3) Used slightly less Magnum since they were slightly higher AA than the recipe values.

After 3 days it was already down to 1.045. It has been in the fermenter for 2 weeks now and seems to have stopped at 1.041. Only about 60% apparent attenuation and 9% ABV. I don't expect it to change much in the next week when I originally intended to put it on the oak cubes. This leads me to yet more questions.

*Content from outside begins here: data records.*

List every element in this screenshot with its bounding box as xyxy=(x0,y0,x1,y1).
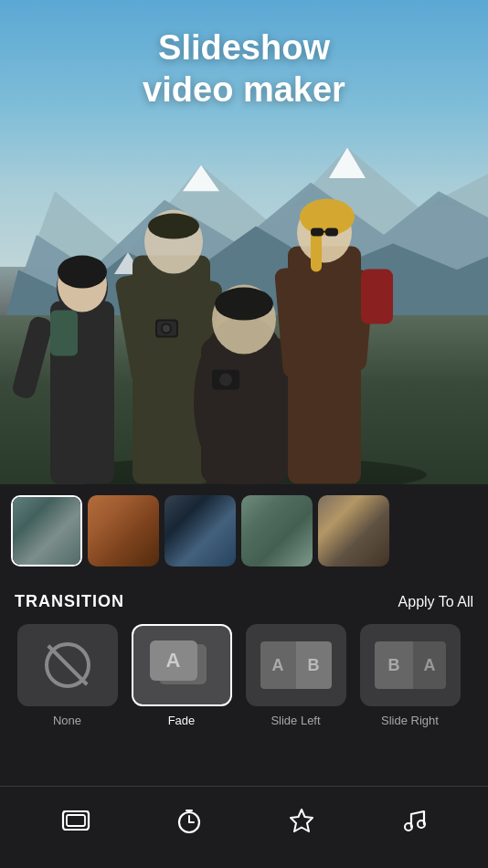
transition-fade-label: Fade xyxy=(168,714,196,727)
thumbnail-4[interactable] xyxy=(241,495,313,566)
transition-slide-right-icon: B A xyxy=(360,624,461,706)
star-icon xyxy=(288,807,315,839)
transition-section: TRANSITION Apply To All None A A Fade xyxy=(0,577,488,736)
svg-rect-18 xyxy=(201,338,288,484)
timer-icon xyxy=(175,807,203,839)
thumbnail-3[interactable] xyxy=(164,495,236,566)
thumbnail-1[interactable] xyxy=(11,495,82,566)
svg-point-20 xyxy=(215,288,273,321)
people-svg xyxy=(0,135,488,484)
hero-section: Slideshow video maker xyxy=(0,0,488,484)
slide-right-panel-a: A xyxy=(413,641,445,689)
toolbar-timer-button[interactable] xyxy=(161,799,217,846)
music-icon xyxy=(400,807,428,839)
transition-none-label: None xyxy=(53,714,81,727)
transition-fade-icon: A A xyxy=(132,624,232,706)
transition-slide-left-label: Slide Left xyxy=(271,714,320,727)
transition-none-icon xyxy=(17,624,118,706)
svg-point-11 xyxy=(58,256,107,289)
thumbnail-5[interactable] xyxy=(318,495,389,566)
svg-rect-9 xyxy=(11,315,54,400)
svg-rect-34 xyxy=(325,228,338,237)
toolbar-photos-button[interactable] xyxy=(47,799,105,847)
svg-rect-35 xyxy=(324,231,327,233)
transition-fade[interactable]: A A Fade xyxy=(129,624,234,727)
svg-rect-37 xyxy=(361,270,393,324)
transition-slide-left[interactable]: A B Slide Left xyxy=(243,624,348,727)
none-symbol xyxy=(45,642,90,688)
transition-options: None A A Fade A B Slide Left xyxy=(15,624,473,727)
fade-symbol: A A xyxy=(150,640,214,691)
transition-slide-left-icon: A B xyxy=(246,624,346,706)
transition-none[interactable]: None xyxy=(15,624,120,727)
slide-left-symbol: A B xyxy=(260,641,332,689)
svg-marker-46 xyxy=(291,810,313,831)
hero-title: Slideshow video maker xyxy=(0,27,488,111)
svg-rect-26 xyxy=(311,217,322,272)
apply-to-all-button[interactable]: Apply To All xyxy=(398,594,473,610)
svg-point-32 xyxy=(219,374,232,386)
svg-rect-36 xyxy=(50,311,78,356)
transition-slide-right-label: Slide Right xyxy=(381,714,439,727)
thumbnail-2[interactable] xyxy=(88,495,159,566)
slide-right-symbol: B A xyxy=(375,641,446,689)
bottom-toolbar xyxy=(0,786,488,868)
svg-rect-39 xyxy=(67,815,85,826)
photos-icon xyxy=(61,806,90,840)
transition-label: TRANSITION xyxy=(15,592,124,611)
toolbar-favorites-button[interactable] xyxy=(273,799,330,846)
thumbnail-strip xyxy=(0,484,488,577)
svg-point-30 xyxy=(163,325,170,333)
fade-card-front: A xyxy=(150,640,197,681)
svg-point-16 xyxy=(148,214,199,239)
svg-rect-33 xyxy=(311,228,324,237)
slide-right-panel-b: B xyxy=(375,641,414,689)
transition-slide-right[interactable]: B A Slide Right xyxy=(357,624,462,727)
transition-header: TRANSITION Apply To All xyxy=(15,592,473,611)
slide-left-panel-b: B xyxy=(296,641,332,689)
toolbar-music-button[interactable] xyxy=(386,799,442,846)
slide-left-panel-a: A xyxy=(260,641,296,689)
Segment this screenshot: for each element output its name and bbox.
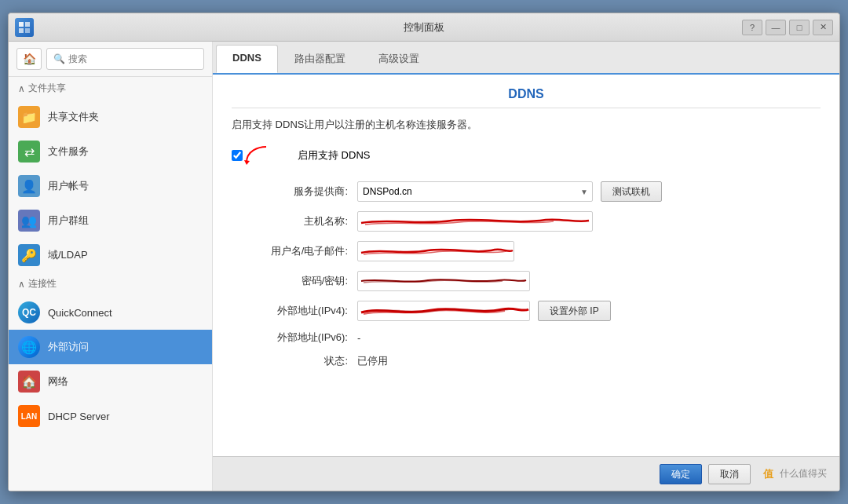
group-icon: 👥 xyxy=(18,210,40,232)
ipv6-label: 外部地址(IPv6): xyxy=(232,331,357,345)
enable-ddns-label[interactable]: 启用支持 DDNS xyxy=(298,148,370,163)
provider-label: 服务提供商: xyxy=(232,184,357,199)
titlebar: 控制面板 ? — □ ✕ xyxy=(9,13,839,42)
ipv4-control: 设置外部 IP xyxy=(357,301,611,321)
external-access-icon: 🌐 xyxy=(18,336,40,358)
sidebar-item-user-account[interactable]: 👤 用户帐号 xyxy=(9,169,212,203)
sidebar-item-quickconnect[interactable]: QC QuickConnect xyxy=(9,295,212,330)
help-button[interactable]: ? xyxy=(742,20,762,35)
sidebar-item-file-service[interactable]: ⇄ 文件服务 xyxy=(9,134,212,169)
enable-ddns-row: 启用支持 DDNS xyxy=(232,141,821,169)
password-row: 密码/密钥: xyxy=(232,271,821,291)
sidebar-search-area: 🏠 🔍 xyxy=(9,42,212,77)
tab-advanced[interactable]: 高级设置 xyxy=(362,45,436,73)
panel-title: DDNS xyxy=(232,87,821,108)
minimize-button[interactable]: — xyxy=(766,20,786,35)
username-input[interactable] xyxy=(357,241,514,261)
enable-checkbox-area xyxy=(232,141,293,169)
close-button[interactable]: ✕ xyxy=(813,20,833,35)
password-input[interactable] xyxy=(357,271,530,291)
username-control xyxy=(357,241,514,261)
svg-marker-4 xyxy=(244,160,250,165)
provider-select-wrapper: DNSPod.cn Synology No-IP DynDNS ▼ xyxy=(357,181,593,202)
sidebar-item-dhcp[interactable]: LAN DHCP Server xyxy=(9,399,212,433)
sidebar-item-external-access[interactable]: 🌐 外部访问 xyxy=(9,330,212,364)
hostname-label: 主机名称: xyxy=(232,214,357,228)
sidebar: 🏠 🔍 ∧ 文件共享 📁 共享文件夹 ⇄ 文件服务 👤 xyxy=(9,42,213,491)
ipv6-control: - xyxy=(357,332,360,344)
status-value: 已停用 xyxy=(357,354,388,368)
provider-control: DNSPod.cn Synology No-IP DynDNS ▼ 测试联机 xyxy=(357,181,662,202)
sidebar-item-user-group[interactable]: 👥 用户群组 xyxy=(9,203,212,238)
footer-site: 什么值得买 xyxy=(780,467,827,480)
ipv6-row: 外部地址(IPv6): - xyxy=(232,331,821,345)
username-field-wrapper xyxy=(357,241,514,261)
file-icon: ⇄ xyxy=(18,141,40,163)
search-icon: 🔍 xyxy=(53,53,65,64)
ipv4-input[interactable] xyxy=(357,301,530,321)
status-control: 已停用 xyxy=(357,354,388,368)
set-external-ip-button[interactable]: 设置外部 IP xyxy=(538,301,611,321)
status-label: 状态: xyxy=(232,354,357,368)
search-box[interactable]: 🔍 xyxy=(46,48,204,70)
password-field-wrapper xyxy=(357,271,530,291)
sidebar-item-shared-folder[interactable]: 📁 共享文件夹 xyxy=(9,100,212,134)
ipv4-label: 外部地址(IPv4): xyxy=(232,304,357,318)
panel-description: 启用支持 DDNS让用户以注册的主机名称连接服务器。 xyxy=(232,118,821,132)
domain-icon: 🔑 xyxy=(18,244,40,266)
svg-rect-3 xyxy=(25,28,30,33)
titlebar-left xyxy=(15,18,34,37)
app-logo xyxy=(15,18,34,37)
password-control xyxy=(357,271,530,291)
maximize-button[interactable]: □ xyxy=(789,20,810,35)
tab-ddns[interactable]: DDNS xyxy=(216,45,278,73)
chevron-icon-2: ∧ xyxy=(18,279,25,290)
svg-rect-2 xyxy=(19,28,24,33)
footer-watermark: 值 xyxy=(763,467,773,481)
search-input[interactable] xyxy=(68,53,197,64)
window-controls: ? — □ ✕ xyxy=(742,20,833,35)
status-row: 状态: 已停用 xyxy=(232,354,821,368)
main-content: DDNS 路由器配置 高级设置 DDNS 启用支持 DDNS让用户以注册的主机名… xyxy=(213,42,839,491)
content-area: 🏠 🔍 ∧ 文件共享 📁 共享文件夹 ⇄ 文件服务 👤 xyxy=(9,42,839,491)
folder-icon: 📁 xyxy=(18,106,40,128)
sidebar-item-network[interactable]: 🏠 网络 xyxy=(9,364,212,399)
username-row: 用户名/电子邮件: xyxy=(232,241,821,261)
provider-select[interactable]: DNSPod.cn Synology No-IP DynDNS xyxy=(357,181,593,202)
provider-row: 服务提供商: DNSPod.cn Synology No-IP DynDNS ▼… xyxy=(232,181,821,202)
test-connection-button[interactable]: 测试联机 xyxy=(601,181,662,202)
main-window: 控制面板 ? — □ ✕ 🏠 🔍 ∧ 文件共享 📁 xyxy=(8,13,840,491)
tabs: DDNS 路由器配置 高级设置 xyxy=(213,42,839,75)
svg-rect-0 xyxy=(19,22,24,27)
ipv4-field-wrapper xyxy=(357,301,530,321)
svg-rect-1 xyxy=(25,22,30,27)
enable-ddns-checkbox[interactable] xyxy=(232,150,243,161)
ddns-panel: DDNS 启用支持 DDNS让用户以注册的主机名称连接服务器。 启用支持 DDN… xyxy=(213,75,839,456)
section-header-connectivity: ∧ 连接性 xyxy=(9,272,212,295)
ipv6-value: - xyxy=(357,332,360,344)
hostname-field-wrapper xyxy=(357,211,593,232)
network-icon: 🏠 xyxy=(18,371,40,393)
password-label: 密码/密钥: xyxy=(232,274,357,288)
window-title: 控制面板 xyxy=(404,20,444,35)
hostname-control xyxy=(357,211,593,232)
chevron-icon: ∧ xyxy=(18,83,25,94)
hostname-input[interactable] xyxy=(357,211,593,232)
dhcp-icon: LAN xyxy=(18,405,40,427)
cancel-button[interactable]: 取消 xyxy=(708,464,751,484)
hostname-row: 主机名称: xyxy=(232,211,821,232)
tab-router-config[interactable]: 路由器配置 xyxy=(278,45,362,73)
username-label: 用户名/电子邮件: xyxy=(232,244,357,258)
bottom-bar: 确定 取消 值 什么值得买 xyxy=(213,456,839,491)
user-icon: 👤 xyxy=(18,175,40,197)
home-button[interactable]: 🏠 xyxy=(16,48,42,70)
sidebar-item-domain[interactable]: 🔑 域/LDAP xyxy=(9,238,212,272)
confirm-button[interactable]: 确定 xyxy=(660,464,702,484)
section-header-file-sharing: ∧ 文件共享 xyxy=(9,77,212,100)
ipv4-row: 外部地址(IPv4): 设置外部 IP xyxy=(232,301,821,321)
quickconnect-icon: QC xyxy=(18,301,40,323)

1) Did I somehow create more unfermentable sugars with a 90 minute boil?
2) If not, have I simply maxed out the yeasts alcohol tolerance (listed as 8-12% by White Labs)?
3) If that's the case will adding the CBC-1 at bottling start fermenting any sugars that are still there?
4) Should I add the CBC-1 when I put in on oak to see if it ferments to avoid any bottle bombs come bottling time?
5) should I give it more than another week in the fermenter if the gravity doesn't change?
 
Last edited:
Figured I'd update this thread with the current status of this brew.

I ended up leaving the beer in the primary for another week and the gravity stayed at 1.041. I steamed 1 oz of medium toast Hungarian oak for a few minutes to sanitize them and put them in a 3 gallon carboy and filled the carboy with beer. I then bottled the rest primed with enough sugar to give me about 2.3 volumes of CO2.

I sampled the unoaked beer 2 weeks later (and a few more a month later). It was a little undercarbed for my liking. Flavor-wise it's all roast. Lots of coffee and dark chocolate. If there was any contribution from the Special B and Munich LME, I couldn't taste it. Not much to say about the bitterness other than it was nice and clean like intended and it seems to counteract the high FG. Hopefully the bitterness doesn't fade too quickly and make this one too sweet.

I left the oaked portion on the oak cubes for 3 months. Checked the gravity after those 3 months and it had dropped to 1.039. Come bottling day I added about 2 grams of CBC-1 to the bottling bucket (in hindsight I should have rehydrated it first) along with enough priming sugar for 2.4 volumes of CO2. Compared with the unoaked version, it is more bitter, though I might be mistaking tannic astringency for hop bitterness.

I'll let the oaked one sit for a few months and try it again, probably around Christmas, to see how it develops.